The Boston Landmarks Orchestra puts rhythmic thunder in the sky for an evening of music and dance on the Esplanade. In addition to the world premiere of The Swordfishers by Donald Krishnaswami, Drums Along the Charles includes Gayane: Sabre Dance, Glass’ Concerto Fantasy for Two Timpanists, and Rahmaninov’s Symphonic Dances, Op. 45. As a bonus, Conductor Christopher Wilkins welcomes timpani soloists Jeffrey Fisher (Boston Ballet Orchestra) and Robert Shulz (Boston Modern Orchestra Project).
The region’s largest multicultural environmental music festival celebrates green living through three days of educational forums, activities, and healthy foods. Take in hallmark programs like the Boston Green Film Fest, EcoFashion and ecoArt, and the Electric Car Showcase. Hang out in the Smoothie or Wine & Beer Garden, and then score gratifying goodies in the farmer’s market.
The Boston Landmarks Orchestra is back with Mendelsohn’s A Midsummer Night’s Dream, Op. 61. This version of the classic rom-com, in conjunction with Commonwealth Shakespeare Company, boasts stage and musical stars of Boston and the choreography of Yo-el Cassell. Fun fact: Mendelssohn composed The Overture when he was 17, and finished the remaining incidental music 16 years later. What have you done?

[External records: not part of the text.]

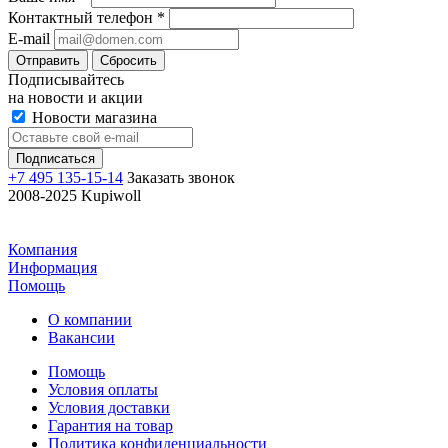
Контактный телефон
*
E-mail
Отправить
Сбросить
Подписывайтесь
на новости и акции
Новости магазина
+7 495 135-15-14
Заказать звонок
2008-2025 Kupiwoll
Компания
Информация
Помощь
О компании
Вакансии
Помощь
Условия оплаты
Условия доставки
Гарантия на товар
Политика конфиденциальности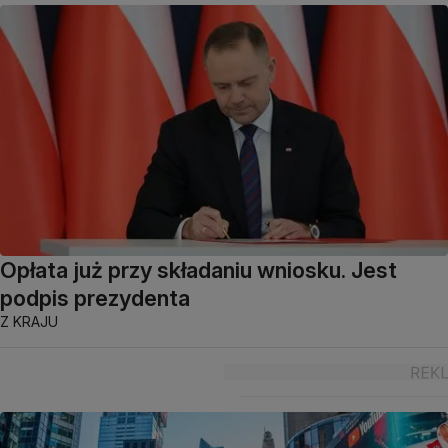
Opłata już przy składaniu wniosku. Jest
podpis prezydenta
Z KRAJU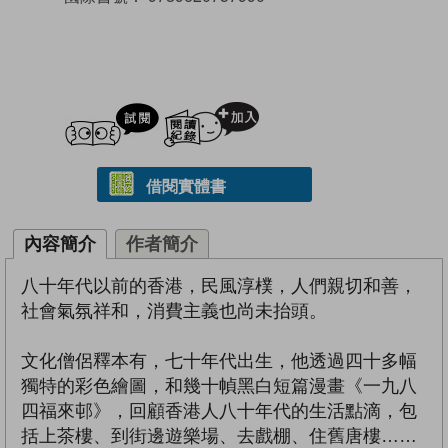
試閲
加入閱讀紀錄
借閱實體書
內容簡介
作者簡介
八十年代以前的香港，民風淳樸，人們親切和善，
社會氣氛祥和，消費主義也尚未抬頭。
文化僧侶釋本有，七十年代出生，他透過四十多幅
獨特的彩色繪圖，和幾十幀黑白短篇漫畫《一九八
四福來邨》，回顧香港人八十年代的生活點滴，包
括上茶樓、到街邊遊樂場、去戲棚、住舊唐樓……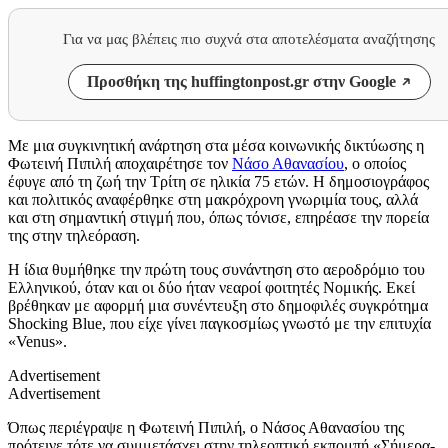
Για να μας βλέπεις πιο συχνά στα αποτελέσματα αναζήτησης
Προσθήκη της huffingtonpost.gr στην Google
Με μια συγκινητική ανάρτηση στα μέσα κοινωνικής δικτύωσης η
Φωτεινή Πιπιλή αποχαιρέτησε τον
Νάσο Αθανασίου
, ο οποίος
έφυγε από τη ζωή την Τρίτη σε ηλικία 75 ετών. Η δημοσιογράφος
και πολιτικός αναφέρθηκε στη μακρόχρονη γνωριμία τους, αλλά
και στη σημαντική στιγμή που, όπως τόνισε, επηρέασε την πορεία
της στην τηλεόραση.
Η ίδια θυμήθηκε την πρώτη τους συνάντηση στο αεροδρόμιο του
Ελληνικού, όταν και οι δύο ήταν νεαροί φοιτητές Νομικής. Εκεί
βρέθηκαν με αφορμή μια συνέντευξη στο δημοφιλές συγκρότημα
Shocking Blue, που είχε γίνει παγκοσμίως γνωστό με την επιτυχία
«Venus».
Advertisement
Advertisement
Όπως περιέγραψε η Φωτεινή Πιπιλή, ο Νάσος Αθανασίου της
πρότεινε τότε να συμμετάσχει στην τηλεοπτική εκπομπή «Σήμερα-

Creative entries by New England auteurs as well as flicks from exotic locales (e.g. Australia, Iran) will compete for top honors like Best Feature, Best Short, and Best Doc. Along with screenings, Somerville Theatre and The Brattle will also host panel discussions and parties where you can meet the filmmakers.
Soak up the sun while you stroll through over 50 juried artists’ booths, watch glass-blowing demonstrations, and paint something yourself (if you’re ähtsy) on the public mural. Other festival highlights include 10+ live bands, a PBS radio storytelling program, poetry recitals, and fireworks over the water.

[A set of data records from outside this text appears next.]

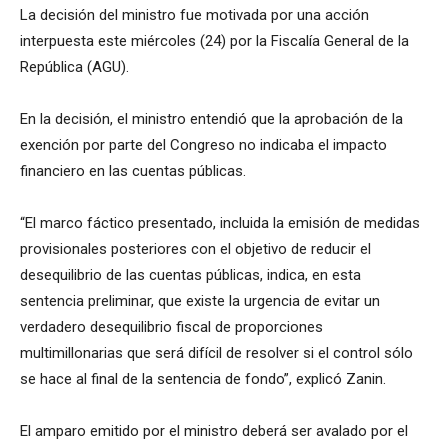
La decisión del ministro fue motivada por una acción
interpuesta este miércoles (24) por la Fiscalía General de la
República (AGU).
En la decisión, el ministro entendió que la aprobación de la
exención por parte del Congreso no indicaba el impacto
financiero en las cuentas públicas.
“El marco fáctico presentado, incluida la emisión de medidas
provisionales posteriores con el objetivo de reducir el
desequilibrio de las cuentas públicas, indica, en esta
sentencia preliminar, que existe la urgencia de evitar un
verdadero desequilibrio fiscal de proporciones
multimillonarias que será difícil de resolver si el control sólo
se hace al final de la sentencia de fondo”, explicó Zanin.
El amparo emitido por el ministro deberá ser avalado por el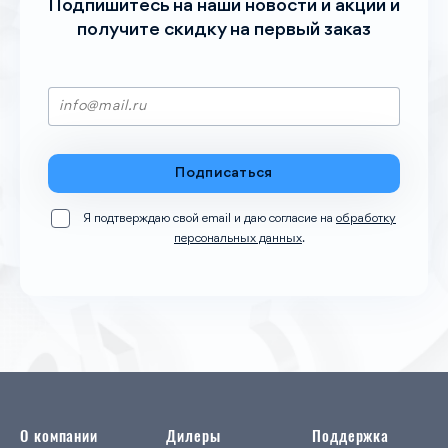
Подпишитесь на наши новости и акции и
получите скидку на пеpвый заказ
Подписаться
Я подтверждаю свой email и даю согласие на
обработку
персональных данных
.
О компании
Дилеры
Поддержка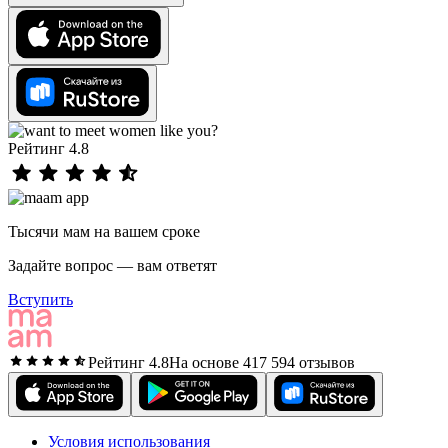
Рейтинг 4.8
Тысячи мам на вашем сроке
Задайте вопрос — вам ответят
Вступить
Рейтинг 4.8
На основе 417 594 отзывов
Условия использования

Italian street foods (e.g. arancini and zeppole) are the main attractions, and there are 100+ pushcarts of tastiness lining the lanes. Pizzeria Regina’s Open Air Piazza (aka beer tent), Filippo Berio tastings, and Fast Freddy’s “15 Seconds of Fame” contest totally seal the deal.
Unwind with a beverage and watch some of Boston’s best bands (e.g. Tigerman Woah) rock the Rose Kennedy Greenway at Boston’s Biggest Block Party. Check the Boston Calling Block Party Facebook page for the evening’s performers.
From classic standards to genre mashups, the jazz-fusion sounds of 21-year-old piano prodigy Alexander Anderson define the modern jam session. Currently a student at Berklee, Alexander has been mentored by Herbie Hancock, Chick Corea, and other living legends, and has performed with Esperanza Spaulding, Lenny Stallworth, and Tia Fuller.
Bring your crazy paintings, odd baubles, and/or ironic art pieces to Improv Boston and let those comic geniuses curate an unforgettable Night at the Museum. Performers combine the audience’s dusty treasures into one hilariously random art collection, and they that no artwork will be harmed during the show. (Unless, of course, you let them.)